For starters, we have President Michael Adams and Athletic Director Vince Dooley and their supporters engaged in civil war. The UGA Foundation is split worse than a piece of dried wood. The Arts and Science faculty has issued a resounding vote of no confidence in President Adams. The do-nothing Board of Regents is running around like a bunch of Alexander Haigs, assuring us that they are in charge. I can’t say for sure, but I’ll bet Adams probably wishes he had stayed at Centre College, which is located in Danville, Kentucky, which isn’t even the Classic City of Kentucky.
Now comes word that former UGA assistant basketball coach, Jim Harrick Jr., was permitted to teach a class on basketball strategy and produced a final exam with questions like how many points do you get for a three-point field goal and how many quarters are there in a high school basketball game? I won’t bore you with the rest of the exam because chances are you have already seen the test on the Internet or heard about it in media from Hong Kong to Hahira.
Jim Harrick Jr. and his father, former head basketball coach Jim Harrick Sr., have both been dismissed. Harrick Jr. was fired last March, and Daddy resigned a few weeks later. Harrick Jr.’s firing was the real shocker. He told NCAA investigators that before getting the axe, he had thought he was in the running for Teacher of the Year. (The gagging you hear is from members of the university’s faculty.) The Harricks believe their good name has been besmirched, so they are suing the University of Georgia, Mike Adams, Vince Dooley, the NCAA, the Board of Regents, the Georgia Athletic Association, the UGA Foundation, Martha Stewart, the Pillsbury Doughboy and any school in Georgia that awards four points for a three-point field goal.

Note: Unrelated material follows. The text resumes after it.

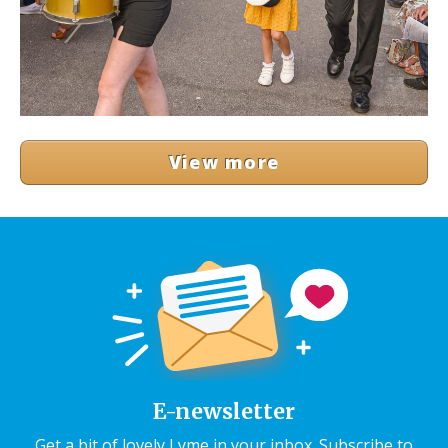
View more
E-newsletter
Get a bit of lovely Lyme in your inbox. Subscribe to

Harrick Sr. has denied wrongdoing by either himself or Junior and says he has proof that basketball players and other scholarship athletes in Harrick Jr.’s “Principles of Basketball” class were not given preferential treatment. Every student in the class, he says, was awarded an A. Well, that is good news. I shudder at the thought of someone — anyone — flunking a course that poses such brain-twisters as “How many goals are on a basketball court?” and “In what league do the Georgia Bulldogs compete?”

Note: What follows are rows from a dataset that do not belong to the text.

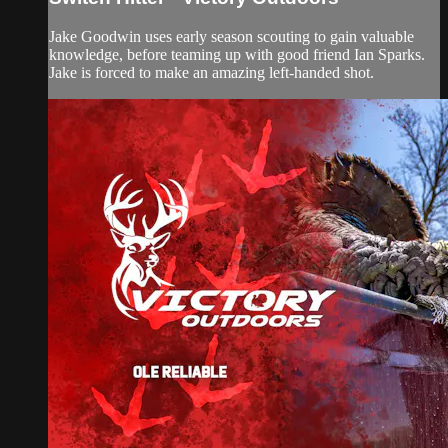
Jake Goodwin uses early season scouting to gain valuable
knowledge, before teaming up with good friend Ian Sparks.
Jake is forced to make an amazing left-handed shot.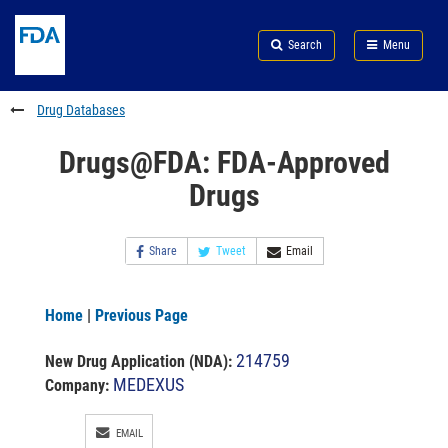
Skip
Search
Submit
to
Skip
FDA
Search
Menu
main
to
Skip
content
FDA
to
Search
footer
Drug Databases
links
Drugs@FDA: FDA-Approved
Drugs
Share
Tweet
Email
Home
|
Previous Page
214759
New Drug Application (NDA)
:
MEDEXUS
Company:
EMAIL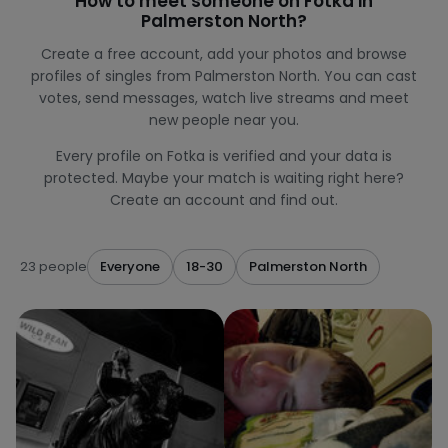
How to meet someone on Fotka in
Palmerston North?
Create a free account, add your photos and browse
profiles of singles from Palmerston North. You can cast
votes, send messages, watch live streams and meet
new people near you.
Every profile on Fotka is verified and your data is
protected. Maybe your match is waiting right here?
Create an account and find out.
23 people
Everyone
18-30
Palmerston North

Now I have some questions of my own: How did Harrick ever get hired at UGA in the first place? (A. He was the basketball coach at Pepperdine College in California when Mike Adams worked there, and both of them figured if you can make it at Pepperdine, you can make it anywhere; B. He thought Georgia was in the NBA; C. His son had this neat course on the principles of basketball that he wanted to teach; D. All of the above.)

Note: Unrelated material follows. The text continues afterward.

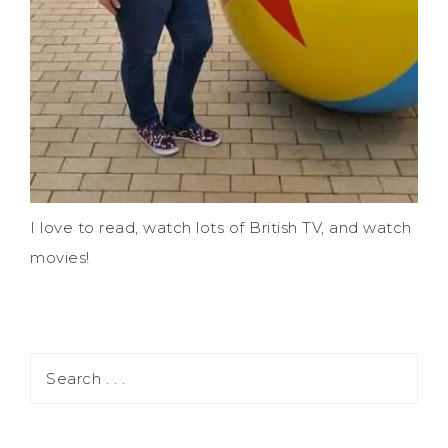
I love to read, watch lots of British TV, and watch
movies!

Second question: What is the mission of the University of Georgia? (A. To provide a teaching/learning environment dedicated to serving a diverse and well-prepared student body; B. To prepare the university community and the state for full participation in the global society of the 21st century; C. To win ballgames; D. To supply opening monologue material for Jay Leno so as to embarrass the hell out of anyone with a diploma from UGA.)
Third question: Who is responsible for the current mess at the University of Georgia? (A. President Michael Adams — who says this kind of stuff never happened when he was at Centre College; B. The out-to-lunch department head who approved Jim Harrick Jr.’s teaching anything to anybody; C. Yahoos who think the university’s mission is to win ballgames; D. Jay Leno.)
Last question: Will my smug friends at Georgia Tech ever let me forget about Jim Harrick Jr. and his infamous exam? (A. No; B. Never; C. Are you kidding?; D. All of the above.)